Pour En-dil Adéchokan, béninois de la diaspora, l’expérience a été unique. « J’avais urgemment besoin de mon casier judiciaire alors que je suis en Côte d’Ivoire. Grâce à la disponibilité de ce e-service, j’ai pu rentrer en possession de ma pièce en payant avec mon numéro Orange Money via FedaPay. C’était très simple et pratique. »

L’année 2021 s’achève sous de bons auspices pour les entreprises Fintech en Afrique. De toute évidence, la crise sanitaire a imposé aux startups, entreprises et Etats, la création de solutions digitales pour faciliter les transactions financières et impulser l’inclusion économique. C’est dans ce contexte que la startup Wave, spécialiste des transferts d’argent, a réussi le plus important tour de table jamais réalisé en 10 ans, pour une bagatelle somme de 200 millions de dollars. Le cumul des investissements dans la Fintech au cours de l’année a atteint les 4 milliards de dollars. Et bien sûr, aujourd’hui, les licornes africaines sont des Fintech.

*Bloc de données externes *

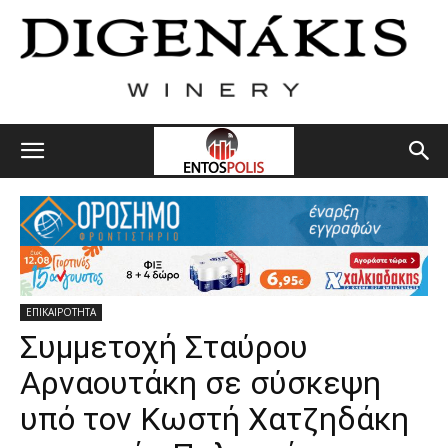
ΕΠΙΚΑΙΡΟΤΗΤΑ
Συμμετοχή Σταύρου
Αρναουτάκη σε σύσκεψη
υπό τον Κωστή Χατζηδάκη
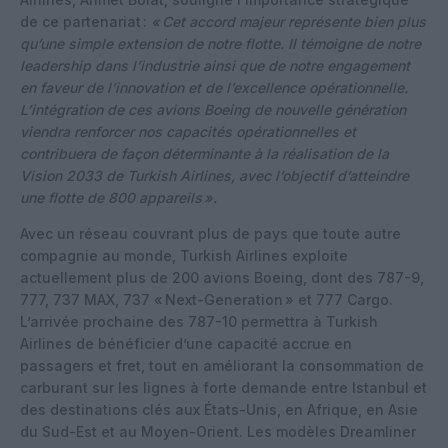
de ce partenariat :
« Cet accord majeur représente bien plus
qu’une simple extension de notre flotte. Il témoigne de notre
leadership dans l’industrie ainsi que de notre engagement
en faveur de l’innovation et de l’excellence opérationnelle.
L’intégration de ces avions Boeing de nouvelle génération
viendra renforcer nos capacités opérationnelles et
contribuera de façon déterminante à la réalisation de la
Vision 2033 de Turkish Airlines, avec l’objectif d’atteindre
une flotte de 800 appareils ».
Avec un réseau couvrant plus de pays que toute autre
compagnie au monde, Turkish Airlines exploite
actuellement plus de 200 avions Boeing, dont des 787-9,
777, 737 MAX, 737 « Next-Generation » et 777 Cargo.
L’arrivée prochaine des 787-10 permettra à Turkish
Airlines de bénéficier d’une capacité accrue en
passagers et fret, tout en améliorant la consommation de
carburant sur les lignes à forte demande entre Istanbul et
des destinations clés aux États-Unis, en Afrique, en Asie
du Sud-Est et au Moyen-Orient. Les modèles Dreamliner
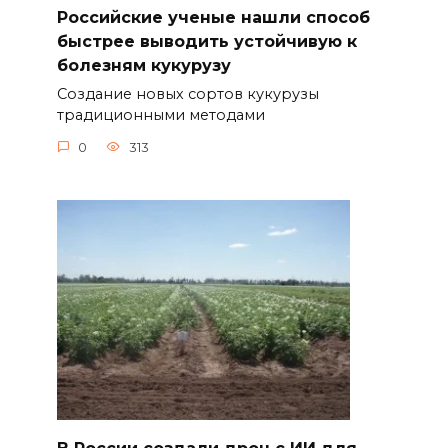
Российские ученые нашли способ
быстрее выводить устойчивую к
болезням кукурузу
Создание новых сортов кукурузы
традиционными методами
0
313
В России создали дрон с ИИ для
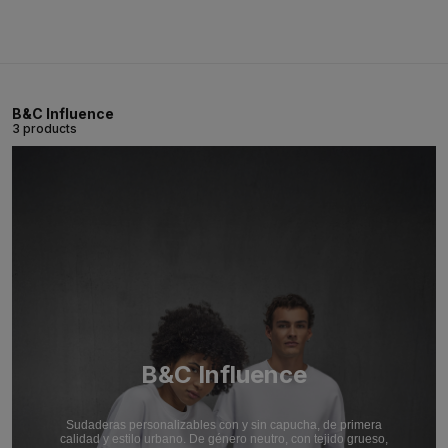
B&C Influence
3 products
B&C Influence
Sudaderas personalizables con y sin capucha, de primera
calidad y estilo urbano. De género neutro, con tejido grueso,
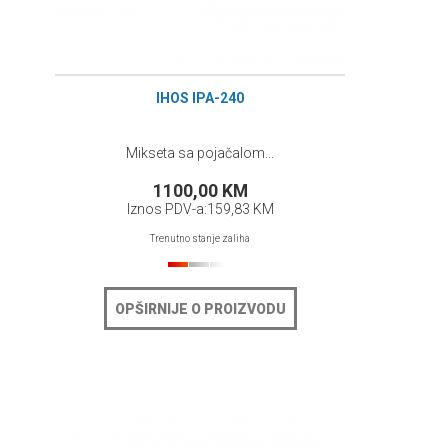
IHOS IPA-240
Mikseta sa pojačalom...
1100,00 KM
Iznos PDV-a:
159,83 KM
Trenutno stanje zaliha
OPŠIRNIJE O PROIZVODU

Après s’être imposé au Bénin, FedaPay ambitionne ouvertement de devenir le Paypal africain. Sa mission : faire de l’inclusion financière une réalité. Pour cela, l’agrégateur vient d’ouvrir ses services au Niger et compte bientôt s’installer dans d’autres pays. « Notre engagement à fournir un service panafricain n’a pas de prix et votre confiance est la seule raison pour laquelle nous continuons d’aller de l’avant », confie Boris Koumondji.

Cela nécessite des préalables. « Il faut revoir les fonctionnalités d’activation des comptes. Chaque pays a son système de registre du commerce. Le capital d’une entreprise ne s’écrit pas sur les cartes dans tous les pays. Exemple du Togo et de la Côte d’Ivoire », recommande Labite Gbadjavi, consultant en marketing digital basé au Togo. Il parle d’expérience pour avoir essuyé un échec à cause de ce processus de validation de compte marchand.

Pour se développer au Bénin, FedaPay a effectué un premier tour de table avec le réseau d’investisseurs béninois (BBAN – Benin Business Angel Network). Peut-être d’une deuxième levée de fonds sera salvatrice pour son expansion en Afrique.

Michaël Tchokpodo

Michaël Tchokpodo est journaliste communiquant, grand observateur des mutations relatives aux technologies numériques et au développement durable. Correspondant au Bénin pour CIO Mag.